Zoe is a complex character, as I said before too, and Ali Khan just doesn’t have it in her to be able to pull of her complexity, given Imtiaz Ali’s weak writing. When Deepika Padukone had played Ali’s Meera in the 2009 film, she was very raw too, but there was something about her (maybe the zeal to push through opportunities) that made Meera so loveable. Zoe is a far cry from loveable.
What’s even worse is their chemistry – because there is none. The best moment in the film (of course apart from the end credits rolling) is when Raghu and Leena break out into a breakdance-y dance. And the worst is when Zoe and Veer have a fight while they’re at dinner at his parents house (who are supposedly very rich but drink Sula Wine. Is this because they don’t have taste or do they not know good wine?).

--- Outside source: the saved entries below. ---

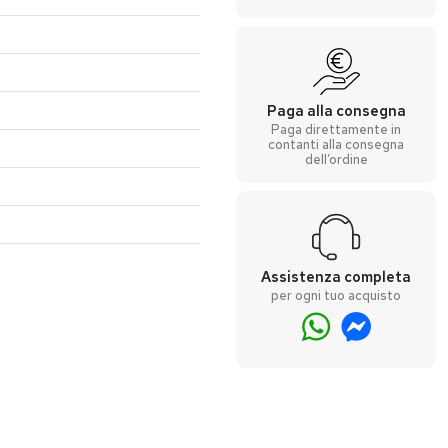
Paga alla consegna
Paga direttamente in
contanti alla consegna
dell’ordine
Assistenza completa
per ogni tuo acquisto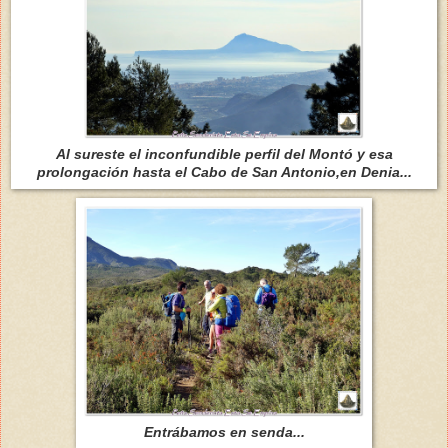
Al sureste el inconfundible perfil del Montó y esa
prolongación hasta el Cabo de San Antonio,en Denia...
Entrábamos en senda...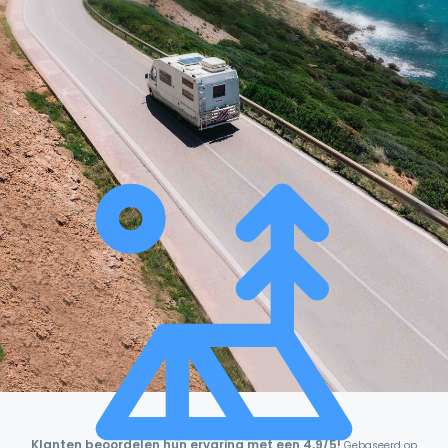
Klanten beoordelen hun ervaring met een 4,9/5!
Gebaseerd op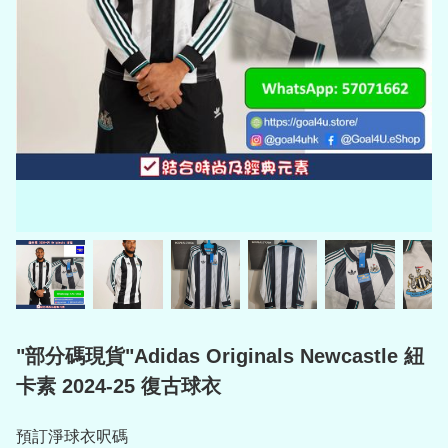
"部分碼現貨"Adidas Originals Newcastle 紐
卡素 2024-25 復古球衣
預訂淨球衣呎碼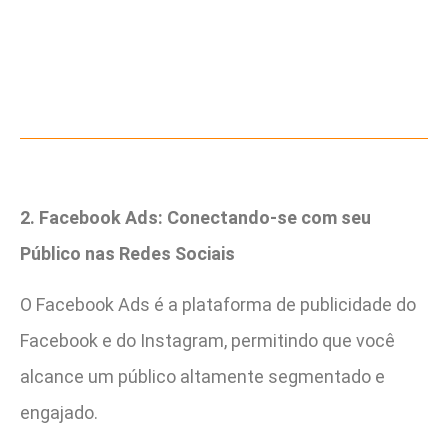
2. Facebook Ads: Conectando-se com seu
Público nas Redes Sociais
O Facebook Ads é a plataforma de publicidade do
Facebook e do Instagram, permitindo que você
alcance um público altamente segmentado e
engajado.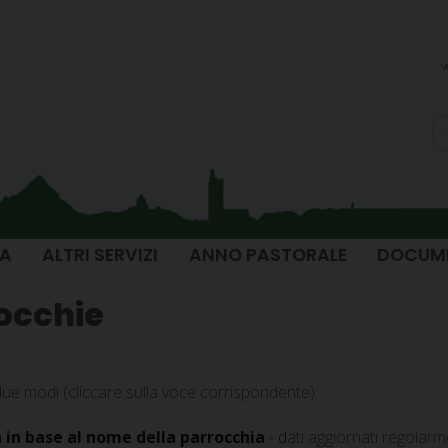
v
IA
ALTRI SERVIZI
ANNO PASTORALE
DOCUM
rocchie
 due modi (cliccare sulla voce corrispondente):
a in base al nome della parrocchia
- d
ati aggiornati regolar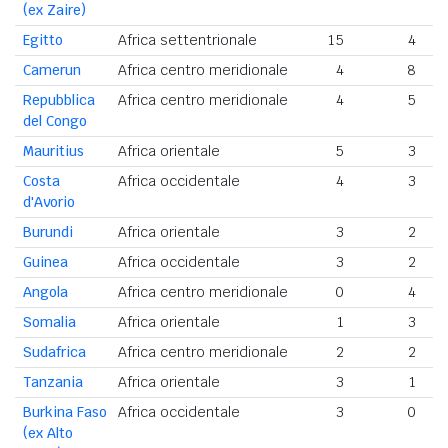
(ex Zaire)
Egitto
Africa settentrionale
15
4
Camerun
Africa centro meridionale
4
8
Repubblica
Africa centro meridionale
4
5
del Congo
Mauritius
Africa orientale
5
3
Costa
Africa occidentale
4
3
d'Avorio
Burundi
Africa orientale
3
2
Guinea
Africa occidentale
3
2
Angola
Africa centro meridionale
0
4
Somalia
Africa orientale
1
3
Sudafrica
Africa centro meridionale
2
2
Tanzania
Africa orientale
3
1
Burkina Faso
Africa occidentale
3
0
(ex Alto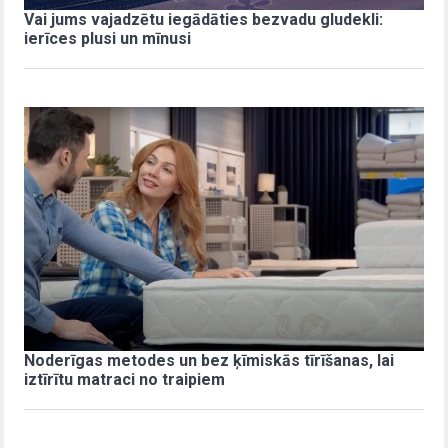
Vai jums vajadzētu iegādāties bezvadu gludekli:
ierīces plusi un mīnusi
Noderīgas metodes un bez ķīmiskās tīrīšanas, lai
iztīrītu matraci no traipiem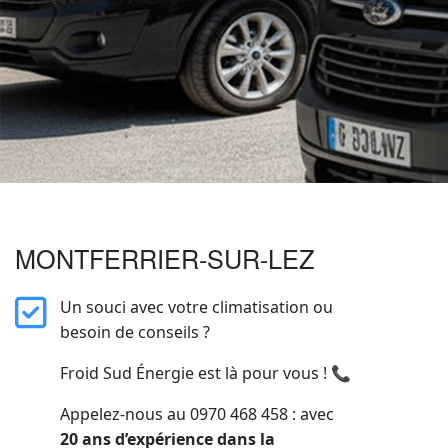
MONTFERRIER-SUR-LEZ
far
Un souci avec votre climatisation ou
fa-
besoin de conseils ?
square-
Froid Sud Énergie est là pour vous ! 📞
check
Appelez-nous au 0970 468 458 : avec
20 ans d’expérience dans la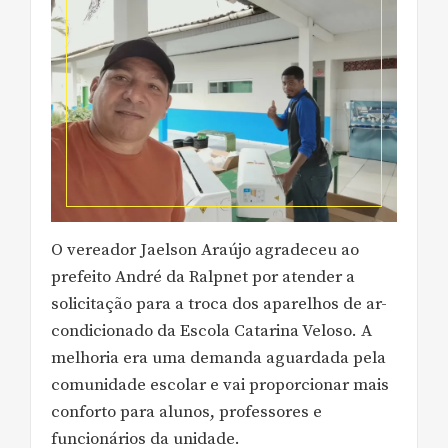
O vereador Jaelson Araújo agradeceu ao
prefeito André da Ralpnet por atender a
solicitação para a troca dos aparelhos de ar-
condicionado da Escola Catarina Veloso. A
melhoria era uma demanda aguardada pela
comunidade escolar e vai proporcionar mais
conforto para alunos, professores e
funcionários da unidade.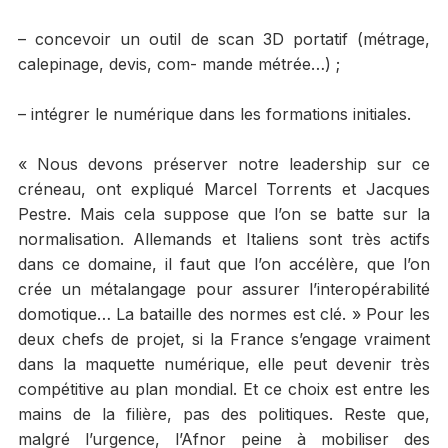
– concevoir un outil de scan 3D portatif (métrage,
calepinage, devis, com- mande métrée…) ;
– intégrer le numérique dans les formations initiales.
« Nous devons préserver notre leadership sur ce
créneau, ont expliqué Marcel Torrents et Jacques
Pestre. Mais cela suppose que l’on se batte sur la
normalisation. Allemands et Italiens sont très actifs
dans ce domaine, il faut que l’on accélère, que l’on
crée un métalangage pour assurer l’interopérabilité
domotique… La bataille des normes est clé. » Pour les
deux chefs de projet, si la France s’engage vraiment
dans la maquette numérique, elle peut devenir très
compétitive au plan mondial. Et ce choix est entre les
mains de la filière, pas des politiques. Reste que,
malgré l’urgence, l’Afnor peine à mobiliser des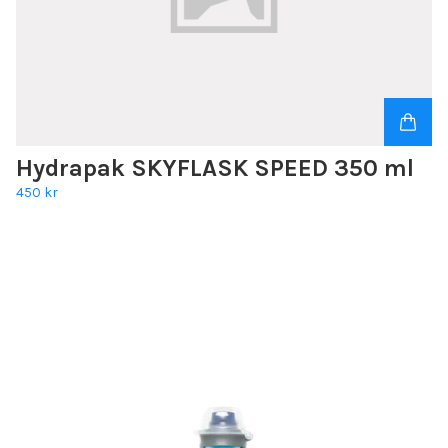
Hydrapak SKYFLASK SPEED 350 ml
450 kr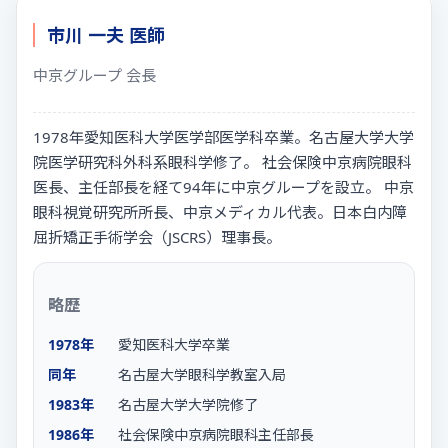
市川 一夫 医師
中京グループ 会長
1978年愛知医科大学医学部医学科卒業。名古屋大学大学
院医学研究科外科系眼科学修了。 社会保険中京病院眼科
医長、主任部長を経て94年に中京グループを設立。 中京
眼科視覚研究所所長、中京メディカル代表。日本白内障
屈折矯正手術学会（JSCRS）理事長。
略歴
1978年
愛知医科大学卒業
同年
名古屋大学眼科学教室入局
1983年
名古屋大学大学院修了
1986年
社会保険中京病院眼科主任部長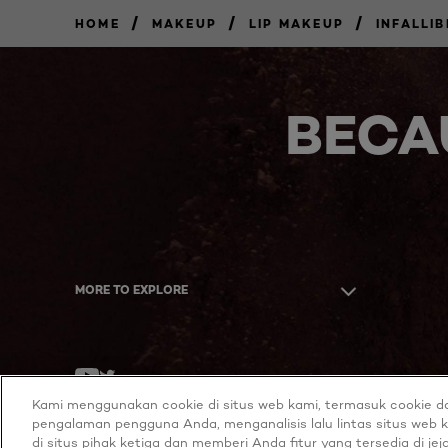
/
/
/
HOME
MAKEUP
LIP MAKEUP
INFALLIB
BELI
SEKARANG
BECA
MORE TO EXPLORE
Twitter
Youtube
Kami menggunakan cookie di situs web kami, termasuk cookie da
pengalaman pengguna Anda, menganalisis lalu lintas situs web k
di situs pihak ketiga dan memberi Anda fitur yang tersedia di jej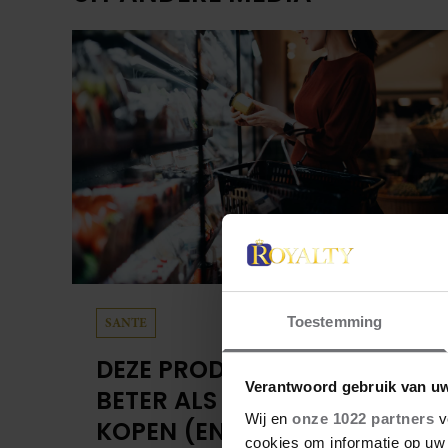
Toestemming
SANTE
DEZE PRODUCTEN KUN JE
Verantwoord gebruik van u
BETER ALS HUISMERK
Wij en
onze 1022 partners
v
KOPEN (EN DEZE JUIST
cookies om informatie op uw 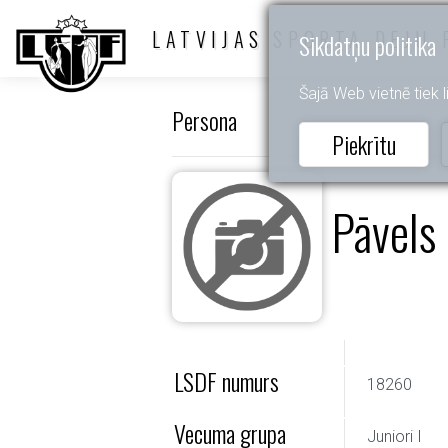
LATVIJAS SPORTA DEJU 
Sīkdatņu politika
Šajā Web vietnē tiek li
Persona
Piekrītu
Pāvels
LSDF numurs
18260
Vecuma grupa
Juniori I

So in a film where the leads can’t act, all the burden falls on the supporting cast – led by Randeep Hooda and debutante Aarushi Sharma, both of whom are lovely in their sequences. As Raj, Hooda shows all of his skills as an actor, but he’s wasted in that role. Maybe if he was Veer, this film would’ve been a different film altogether. Sharma plays Leena, and lends her a certain dignified grace. She’s confident in her performance, and that’s perhaps what Ali Khan lacks. Or maybe the latter is just too confident.
Though the music of both the films is by Pritam, the first one stands as a genius in itself while the second is, for the lack of a better word, boring. So, basically, there’s almost nothing in the film that absolutely stands out, except Aarushi Sharma.
All in all, Imtiaz Ali’s Love Aaj Kal is perhaps worse than what I thought could be his worst – Jab Harry Met Sejal. Even though there was nothing for Shah Rukh Khan and Anushka Sharma to tap into, in that film, they performed decently on screen. At least there was that. In Love Aaj Kal, there is absolutely nothing one might want to watch (again, except Aarushi Sharma and a very wasted Randeep Hooda). If I made a list of “Worst Films of 2020” by the end of this year, I’m sure Love Aaj Kal will be on it.
One thing that I have to mention, is that in one scene Aaryan’s Veer has to go to the “Himalayas” and when Ali Khan’s Zoe goes out looking for him, she almost know where he is. The HIMALAYAS is not a particular place, but a mountain range.
How did she know where he was! And that’s what’s wrong with the film the most – there is absolutely no struggle.